I stayed up to catch a 3am showing of Saturday Night Live to see one sketch. The sketch ended up being at the end of the show. It was an episode from December 98 with host Vince Vaughn who was then plugging the Gus van Sant shot by shot remake of Hitchcock's "Psycho." The sketch featured Vince, Will Ferrell, Chris Parnell, and Tim Meadows and was called "Delco Cat Toys." I saw this sketch a long time ago and remembered howling. A rough draft of it is featured in Ferrell's audition included on his "Best of.." dvd, but strangely the sketch in full isn't there. Its about over zealous cat toy salesmen who take themselves way too seriously and feel a need to test the products to see if they "can make it move." It was 4:30am, I laughed and it was well worth it.

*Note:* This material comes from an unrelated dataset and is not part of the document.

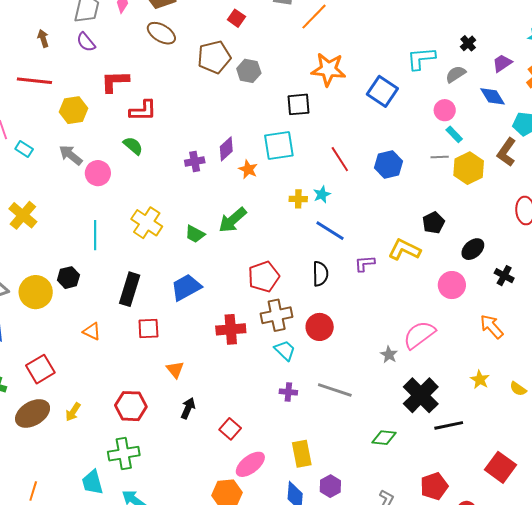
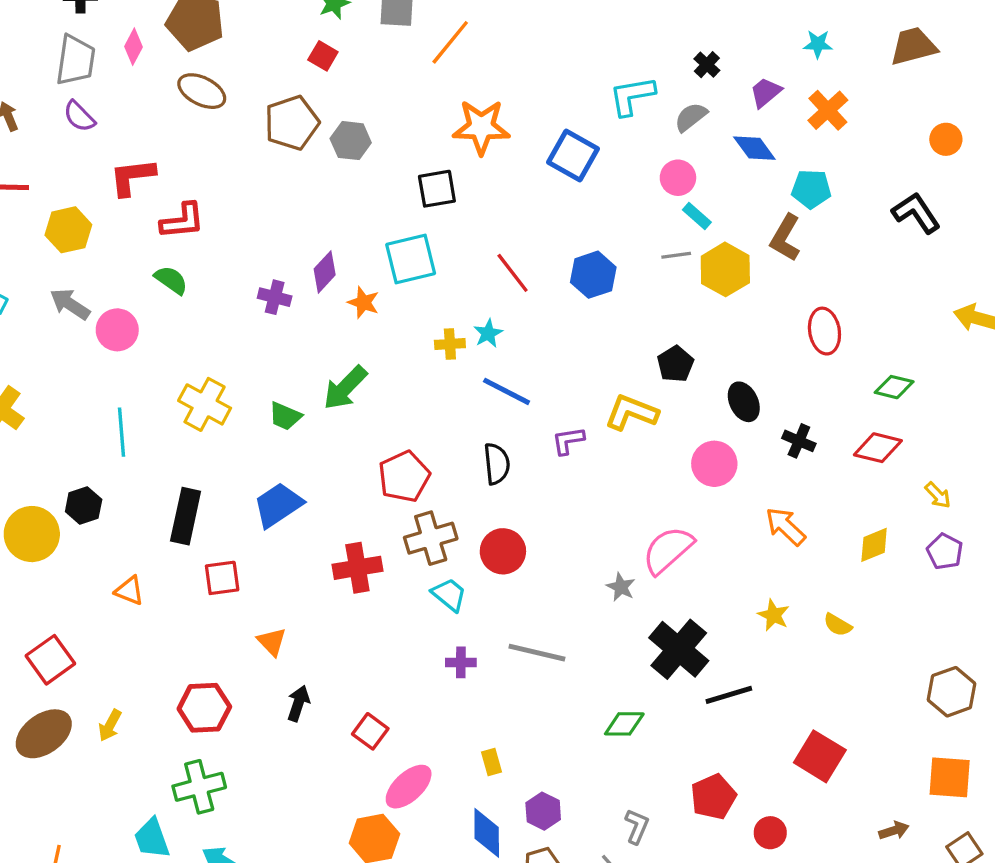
purple cross: (195, 162) -> (275, 297), turned 30
black ellipse: (473, 249) -> (744, 402), turned -70
yellow rectangle: (302, 454) -> (492, 762), size x0.6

Also, it was worth it to see the early stages of the friendship that spawned between Vince and Will.
Now that I've written that in the style of a 5th grade English paper. Let's move on.
Here's an expression I don't want to hear anymore "It was like a movie..." which is used to describe real moments that are so real, they're realer than real and can only be described by something that isn't real but captures things that are thus making a representation of real that is somehow better than what actually is.
Think of the times you've used that expression. It implies something that is very true: that we've made our everyday lives and experiences so boring and dull that when something good or beautiful happens its out of the ordinary. It can only be described using something that people say they go to "to escape." Like a sunset that looks so good "its like a movie." Or that certain events happened to work out in your favor or your mind was so clear you were clever all day "it was like a movie." That is sad. We've seen more sunsets in movies than in real life.
It also applies to horrible occurences. What did a lot of people say who saw the Towers go down? Especially if they saw it on TV like most people?
"It was so surreal: it was like a movie."